Prior to the bombardment of the abbey of Montecassino, an extensive task of removing and transferring the abbey's artifacts, Papal documents, and treasures took place over the course a few months. Montecassino held an important collection of some 800 papal documents, 100,000 prints, 200 fragile parchment manuscripts, over 80,000 volumes from the libraries, 500 incunabula (=a type of book which was printed and not handwritten before the 16th century), and pieces of priceless art and precious tapestries. Some of these books and documents had actually originally been transferred from the Keats-Shelley house in Rome to Montecassino for safe-keeping during WWII, only to then be sent back, but this time to the Vatican City and its fortified fortress Castel Sant'Angelo, nearly 80 miles away.

The project was proposed and directed in 1943 by German officer Captain Maximilian Becker and Austrian officer Lieutenant Colonel Julius Schlegel. The abbot Gregorio Diamare approved the plan, understanding that the 4th destruction of their home and abbey was imminent due to their location. With the help of Montecassino's monks, Italian refugees, and two officers, they scrambled to crate and haul away the priceless collection as quickly as possible.

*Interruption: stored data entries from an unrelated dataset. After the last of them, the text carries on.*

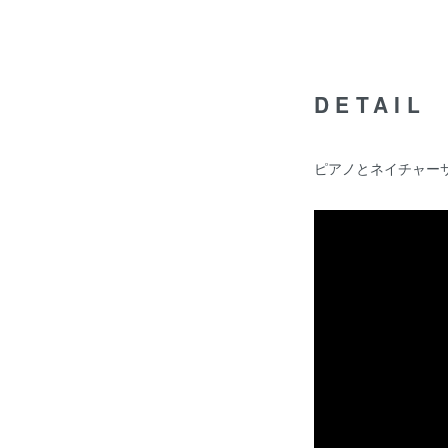
DETAIL
ピアノとネイチャー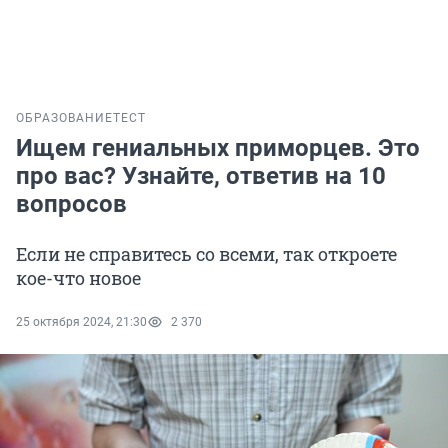
ОБРАЗОВАНИЕ
ТЕСТ
Ищем гениальных приморцев. Это
про вас? Узнайте, ответив на 10
вопросов
Если не справитесь со всеми, так откроете
кое-что новое
25 октября 2024, 21:30
2 370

Every night trucks full of treasures and artifacts accompanied by two monks would make its way towards Rome, away from their sacred home yet towards somewhere safe. They finished the evacuation process by November, a few months before the foreseen bombing and destruction of the abbey in February 1944.

 

What came next was a massive decade-long project to restore and rebuild Montecassino, "where it was, as it was".